- What is being asked: Return only the lines from the top of the data down to the one that holds "Handball féminin", both included, without any pictures.

(Provided entries)

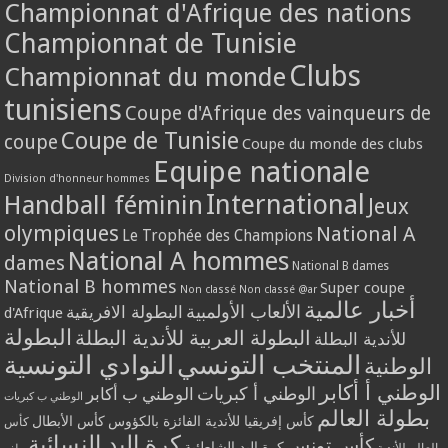
Championnat d'Afrique des nations
Championnat de Tunisie
Clubs
Championnat du monde
tunisiens
Coupe d'Afrique des vainqueurs de
Coupe de Tunisie
coupe
Coupe du monde des clubs
Equipe nationale
Division d'honneur hommes
International
Handball féminin
Jeux
olympiques
National A
Le Trophée des Champions
National A hommes
dames
National B dames
National B hommes
Super coupe
Non classé
Non classé @ar
أخبار عالمية
الألعاب الأولمبية
البطولة الافريقية
d'Afrique
البطولة
البطولة العربية للأندية البطلة
للأندية البطلة
المنتخب التونسي
النوادي التونسية
الوطنية
الوطني أ أكابر
الوطني أ كبريات
الوطني ب أكابر
الوطني ب كبريات
بطولة العالم
كأس إفريقيا للأندية الفائزة بالكؤوس
كأس الأبطال
كأس
كرة اليد النسائية
كأس تونس
كرة اليد الشاطئية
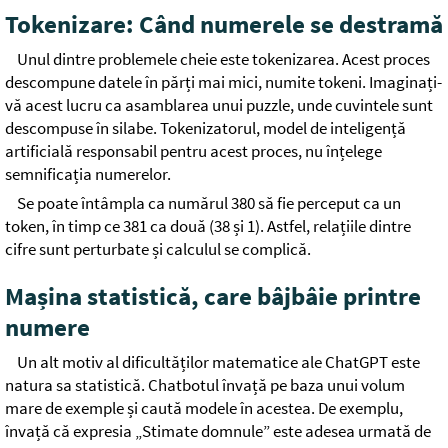
Tokenizare: Când numerele se destramă
Unul dintre problemele cheie este tokenizarea. Acest proces
descompune datele în părți mai mici, numite tokeni. Imaginați-
vă acest lucru ca asamblarea unui puzzle, unde cuvintele sunt
descompuse în silabe. Tokenizatorul, model de inteligență
artificială responsabil pentru acest proces, nu înțelege
semnificația numerelor.
Se poate întâmpla ca numărul 380 să fie perceput ca un
token, în timp ce 381 ca două (38 și 1). Astfel, relațiile dintre
cifre sunt perturbate și calculul se complică.
Mașina statistică, care bâjbâie printre
numere
Un alt motiv al dificultăților matematice ale ChatGPT este
natura sa statistică. Chatbotul învață pe baza unui volum
mare de exemple și caută modele în acestea. De exemplu,
învață că expresia „Stimate domnule” este adesea urmată de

(End Provided entries)

- Problem solution:
Championnat d'Afrique des nations
Championnat de Tunisie
Clubs
Championnat du monde
tunisiens
Coupe d'Afrique des vainqueurs de
Coupe de Tunisie
coupe
Coupe du monde des clubs
Equipe nationale
Division d'honneur hommes
International
Handball féminin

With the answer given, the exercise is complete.